• [THE DATA]:
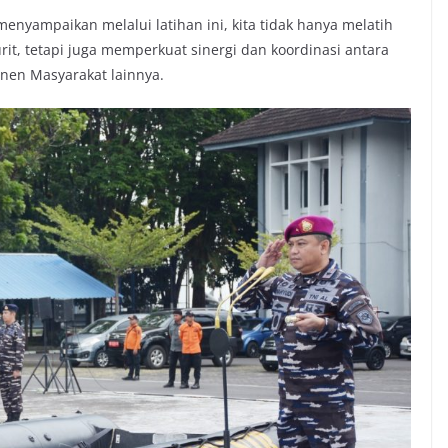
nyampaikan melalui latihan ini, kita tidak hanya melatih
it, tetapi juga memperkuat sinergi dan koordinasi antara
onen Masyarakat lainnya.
--
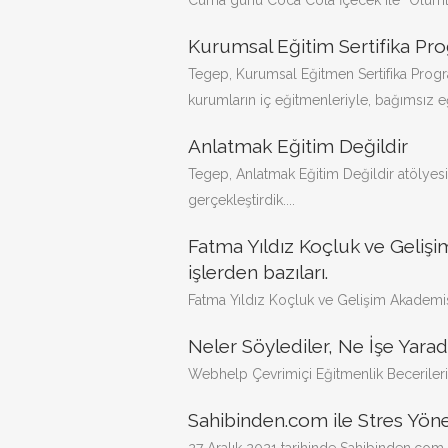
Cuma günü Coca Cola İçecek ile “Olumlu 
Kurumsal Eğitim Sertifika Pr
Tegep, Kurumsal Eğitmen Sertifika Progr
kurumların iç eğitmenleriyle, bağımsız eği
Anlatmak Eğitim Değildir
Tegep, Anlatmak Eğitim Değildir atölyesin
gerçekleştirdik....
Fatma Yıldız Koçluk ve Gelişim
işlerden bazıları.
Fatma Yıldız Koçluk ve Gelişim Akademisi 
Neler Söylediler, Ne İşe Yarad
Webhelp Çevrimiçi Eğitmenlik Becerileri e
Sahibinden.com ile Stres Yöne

• [PROBLEM]: For the material above, reproduce exactly the lines from the line with "kurumların iç eğitmenleriyle, bağımsız eği" to the line with "Sahibinden.com ile Stres Yöne", inclusive, and exclude all others.

• [EXERCISE SOLUTION]:
kurumların iç eğitmenleriyle, bağımsız eği
Anlatmak Eğitim Değildir
Tegep, Anlatmak Eğitim Değildir atölyesin
gerçekleştirdik....
Fatma Yıldız Koçluk ve Gelişim
işlerden bazıları.
Fatma Yıldız Koçluk ve Gelişim Akademisi 
Neler Söylediler, Ne İşe Yarad
Webhelp Çevrimiçi Eğitmenlik Becerileri e
Sahibinden.com ile Stres Yöne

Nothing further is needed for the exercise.